Google doesn't give a shit if someone with a Samsung phone installs GApps after reflashing it to Cyanogen. They care ENORMOUSLY if a carrier somewhere in the world sells phones from Shenzhen with unlicensed copies of GApps. As long as the barrier to doing it is high enough to require a fair amount of technical skill to install GApps on never-licensed hardware (as opposed to originally-licensed hardware that was just reflashed), they don't really care. And more importantly, they know that if they tried TOO hard to stop people with the skills to reflash from doing it, it would cost them several orders of magnitude more sales and lost goodwill, because we're the ones that two dozen people ask for advice when it's time to buy a new phone.

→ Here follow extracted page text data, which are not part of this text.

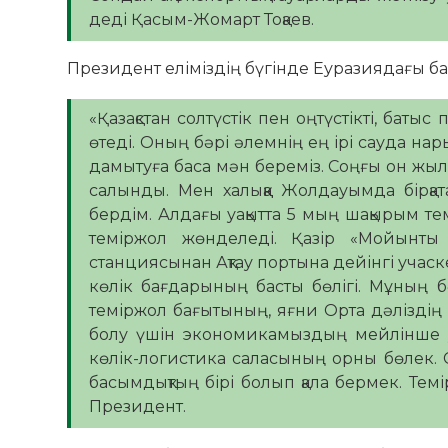
деді Қасым-Жомарт Тоқаев.
Президент еліміздің бүгінде Еуразиядағы бас
«Қазақстан солтүстік пен оңтүстікті, баты
өтеді. Оның бәрі әлемнің ең ірі сауда н
дамытуға баса мән береміз. Соңғы он ж
салынды. Мен халыққа Жолдауымда бірқа
бердім. Алдағы уақытта 5 мың шақырым те
теміржол жөнделеді. Қазір «Мойынт
станциясынан Ақтау портына дейінгі учас
көлік бағдарының басты бөлігі. Мұның б
теміржол бағытының, яғни Орта дәліздің қ
болу үшін экономикамыздың мейлінше қу
көлік-логистика саласының орны бөлек. Со
басымдықтың бірі болып қала бермек. Тем
Президент.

If you don't believe me, find a friend or family member who owned a Motorola Android phone that got its bootloader permalocked (Photon, Electrify, Atrix2, others) and ask them what they think about Motorola's current phone.... Make sure you're wearing asbestos clothing, because you'll need it...

Comment Re:Sounds good in theory... (Score 1) 192

I hate to break it to you, but frequency bands are the LEAST of our problems. Google "LTE Lock-in" and read the tales of misery about how even two nominally-GSM networks (AT&T and T-Mobile) have managed to make themselves almost as proprietary & hardware-locked as Sprint & Verizon, unless you're willing to live without LTE. As of this moment, there's ONE (maybe two... not sure about the Nexus 5) phone(s) known to be capable of doing LTE on both AT&T and T-Mobile (the HTC One... IF you buy the special Google Edition; the carrier-branded variants are LTE-locked at the radio modem level EVEN IF you remove the SIM lock).

Leave it to American mobile phone networks to find a way to pwn even GSM.God forbid, if Sprint ends up being allowed to buy T-Mobile, they'll probably program their new tower hardware so it refuses to talk to phones with SprinT-Mobile SIM card unless the ESN is in their holy database of carrier-branded phones.

Comment Re:why? (Score 1) 192

Apparently, other carriers learned nothing from the total well-deserved hate Sprint took over the Photon Q's "sealed SIM" that locked you into their rip-off roaming rates when outside the US on GSM networks.

In the end, the Photon Q was one of the worst-selling phones in Sprint history. The sealed SIM was such a staggeringly huge anti-feature, even people who didn't CARE about international travel wouldn't even give it a second glance once they found out about it.

Comment Re:Feminist Programming Language (Score 4, Funny) 575

> This led me to wonder what a feminist programming language would look like,
> one that might allow you to create entanglements

Ah... in other words... a language based upon dependency-injection for non-deterministic multithreaded runtime environments with planned monthly maintenance cycles. It's mostly interrupt based and requires extensive exception-handling. :-D

Comment Re:Years ago, I was involved in an edit war. (Score 2) 219

If you want to see some real fun, find a way to post a sequence of example pics that supposedly show how people with anomalous trichromatic color vision see the world, then pull out the bowl of popcorn when actual deuteranomalous and protanomalous individuals scream, "WTF, these examples are just WRONG... but THIS is an example that works and is, to me, indistinguishable from the control picture" and the editors defend keeping the wrong pics as examples because the edits and new example pics made by actual individuals with anomalous color vision don't represent a "Neutral Point of View" (as if there can possibly BE a neutral point of view over something that is by definition about subjective sensory perception).